> TASK INPUT:
*** Begin section ***

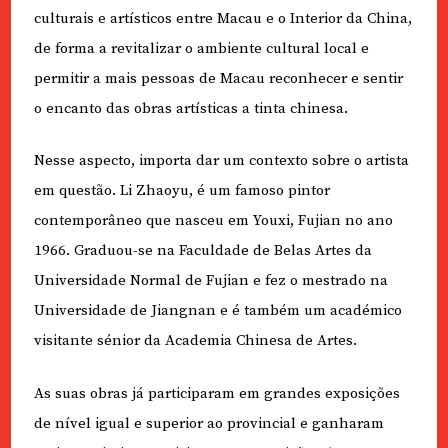
culturais e artísticos entre Macau e o Interior da China,
de forma a revitalizar o ambiente cultural local e
permitir a mais pessoas de Macau reconhecer e sentir
o encanto das obras artísticas a tinta chinesa.
Nesse aspecto, importa dar um contexto sobre o artista
em questão. Li Zhaoyu, é um famoso pintor
contemporâneo que nasceu em Youxi, Fujian no ano
1966. Graduou-se na Faculdade de Belas Artes da
Universidade Normal de Fujian e fez o mestrado na
Universidade de Jiangnan e é também um académico
visitante sénior da Academia Chinesa de Artes.
As suas obras já participaram em grandes exposições
de nível igual e superior ao provincial e ganharam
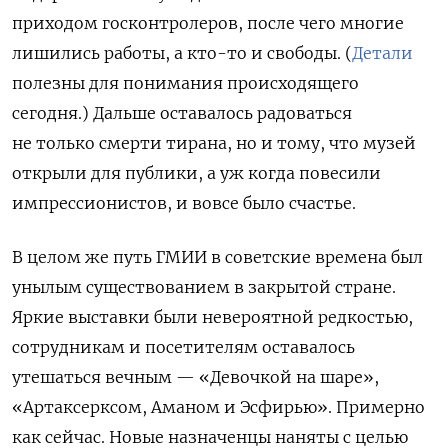
приходом госконтролеров, после чего многие
лишились работы, а кто-то и свободы. (
Детали
полезны для понимания происходящего
сегодня.) Дальше оставалось радоваться
не только смерти тирана, но и тому, что музей
открыли для публики, а уж когда повесили
импрессионистов, и вовсе было счастье.
В целом же путь ГМИИ в советские времена был
унылым существованием в закрытой стране.
Яркие выставки были невероятной редкостью,
сотрудникам и посетителям оставалось
утешаться вечным — «Девочкой на шаре»,
«Артаксерксом, Аманом и Эсфирью». Примерно
как сейчас. Новые назначенцы наняты с целью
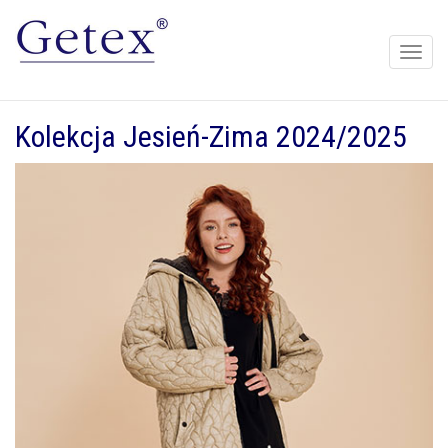
Toggle
naviga
Kolekcja Jesień-Zima 2024/2025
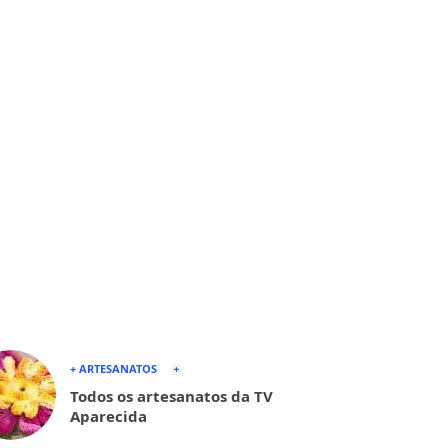
+ ARTESANATOS
Todos os artesanatos da TV
Aparecida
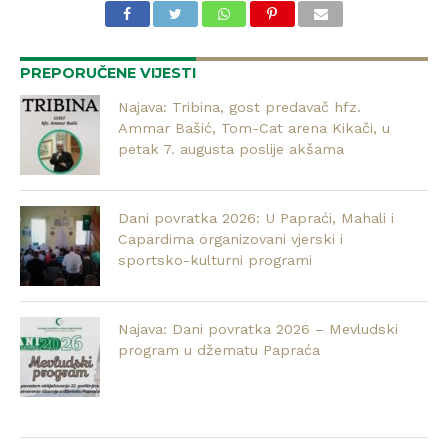
PREPORUČENE VIJESTI
Najava: Tribina, gost predavač hfz.
Ammar Bašić, Tom-Cat arena Kikači, u
petak 7. augusta poslije akšama
Dani povratka 2026: U Papraći, Mahali i
Capardima organizovani vjerski i
sportsko-kulturni programi
Najava: Dani povratka 2026 – Mevludski
program u džematu Papraća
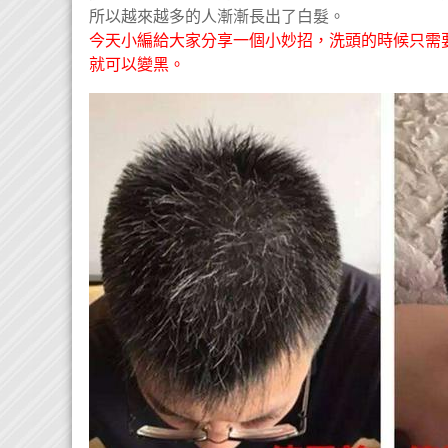
所以越來越多的人漸漸長出了白髮。
今天小編給大家分享一個小妙招，洗頭的時候只需
就可以變黑。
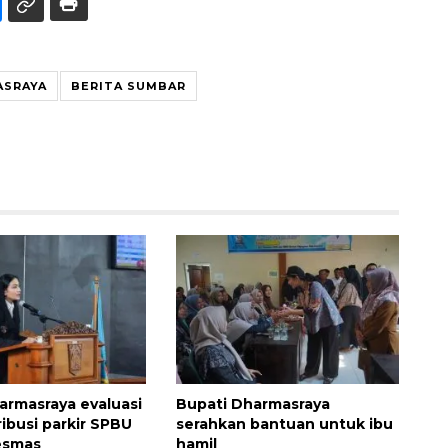
ASRAYA
BERITA SUMBAR
armasraya evaluasi
Bupati Dharmasraya
ribusi parkir SPBU
serahkan bantuan untuk ibu
esmas
hamil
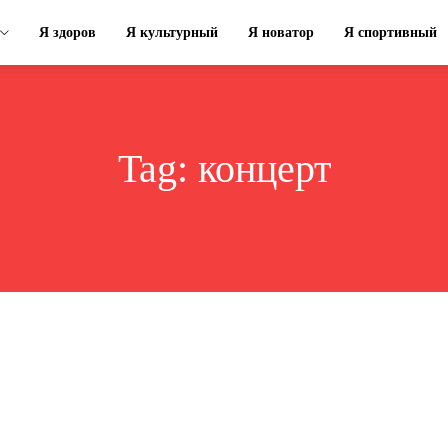
Я здоров
Я культурный
Я новатор
Я спортивный
Tag:
концерт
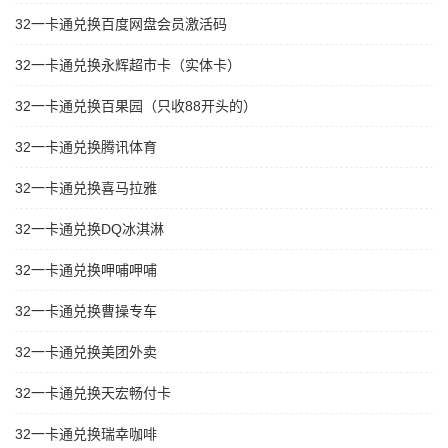
32一卡通兑换百度网盘会员激活码
32一卡通兑换永辉超市卡（实体卡）
32一卡通兑换百果园（只收88开头的）
32一卡通兑换腾讯体育
32一卡通兑换喜马拉雅
32一卡通兑换DQ冰淇淋
32一卡通兑换呷哺呷哺
32一卡通兑换曹操专车
32一卡通兑换美团外卖
32一卡通兑换天宏畅付卡
32一卡通兑换瑞幸咖啡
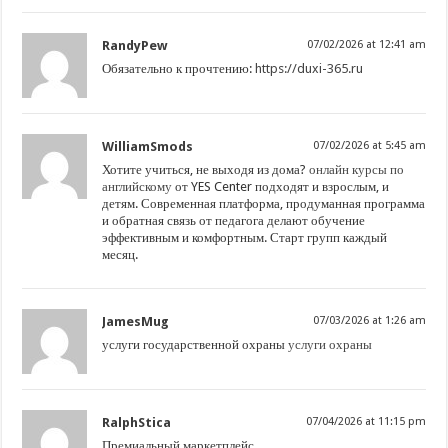
RandyPew
07/02/2026 at 12:41 am
Обязательно к прочтению:
https://duxi-365.ru
WilliamSmods
07/02/2026 at 5:45 am
Хотите учиться, не выходя из дома?
онлайн курсы по
английскому
от YES Center подходят и взрослым, и
детям. Современная платформа, продуманная программа
и обратная связь от педагога делают обучение
эффективным и комфортным. Старт групп каждый
месяц.
JamesMug
07/03/2026 at 1:26 am
услуги государственной охраны
услуги охраны
RalphStica
07/04/2026 at 11:15 pm
Премиальный маркетплейс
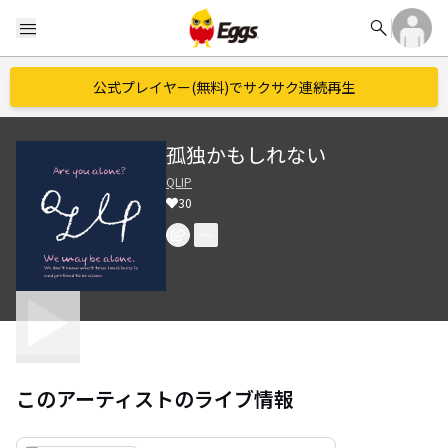
search
menu
公式プレイヤー(無料)でサクサク連続再生
孤独かもしれない
QLIP
30
このアーティストのライブ情報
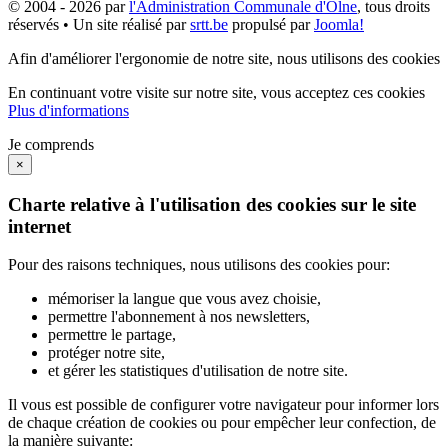
© 2004 - 2026 par
l'Administration Communale d'Olne
, tous droits
réservés • Un site réalisé par
srtt.be
propulsé par
Joomla!
Afin d'améliorer l'ergonomie de notre site, nous utilisons des cookies
En continuant votre visite sur notre site, vous acceptez ces cookies
Plus d'informations
Je comprends
×
Charte relative à l'utilisation des cookies sur le site
internet
Pour des raisons techniques, nous utilisons des cookies pour:
mémoriser la langue que vous avez choisie,
permettre l'abonnement à nos newsletters,
permettre le partage,
protéger notre site,
et gérer les statistiques d'utilisation de notre site.
Il vous est possible de configurer votre navigateur pour informer lors
de chaque création de cookies ou pour empêcher leur confection, de
la manière suivante:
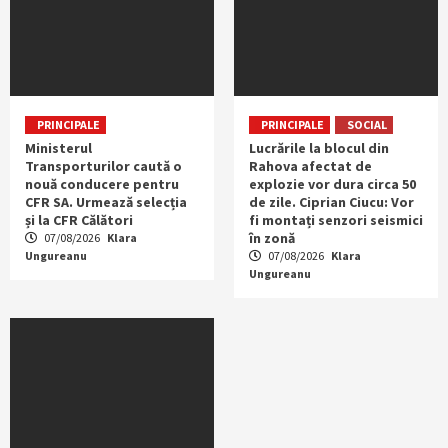
PRINCIPALE
PRINCIPALE
SOCIAL
Ministerul
Lucrările la blocul din
Transporturilor caută o
Rahova afectat de
nouă conducere pentru
explozie vor dura circa 50
CFR SA. Urmează selecția
de zile. Ciprian Ciucu: Vor
și la CFR Călători
fi montați senzori seismici
în zonă
07/08/2026
Klara
Ungureanu
07/08/2026
Klara
Ungureanu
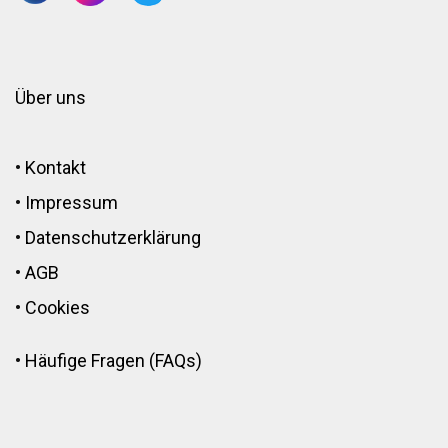
Über uns
•
Kontakt
•
Impressum
•
Datenschutzerklärung
•
AGB
•
Cookies
•
Häufige Fragen (FAQs)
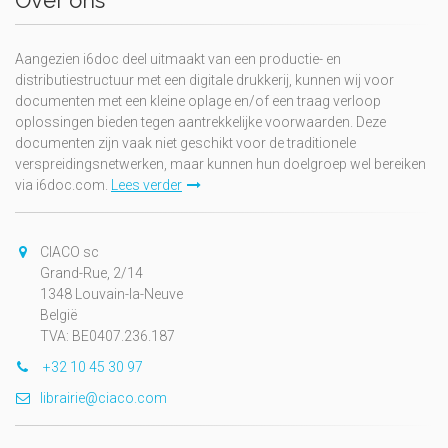
Over ons
Aangezien i6doc deel uitmaakt van een productie- en
distributiestructuur met een digitale drukkerij, kunnen wij voor
documenten met een kleine oplage en/of een traag verloop
oplossingen bieden tegen aantrekkelijke voorwaarden. Deze
documenten zijn vaak niet geschikt voor de traditionele
verspreidingsnetwerken, maar kunnen hun doelgroep wel bereiken
via i6doc.com.
Lees verder
CIACO sc
Grand-Rue, 2/14
1348 Louvain-la-Neuve
België
TVA: BE0407.236.187
+32 10 45 30 97
librairie@ciaco.com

*** End section ***

> TASK REQUIREMENTS: All that is needed is the exact run of lines from the start of the material above through the one containing "Universidade Normal de", pictures left out.

> OUTPUT BELOW:
culturais e artísticos entre Macau e o Interior da China,
de forma a revitalizar o ambiente cultural local e
permitir a mais pessoas de Macau reconhecer e sentir
o encanto das obras artísticas a tinta chinesa.
Nesse aspecto, importa dar um contexto sobre o artista
em questão. Li Zhaoyu, é um famoso pintor
contemporâneo que nasceu em Youxi, Fujian no ano
1966. Graduou-se na Faculdade de Belas Artes da
Universidade Normal de Fujian e fez o mestrado na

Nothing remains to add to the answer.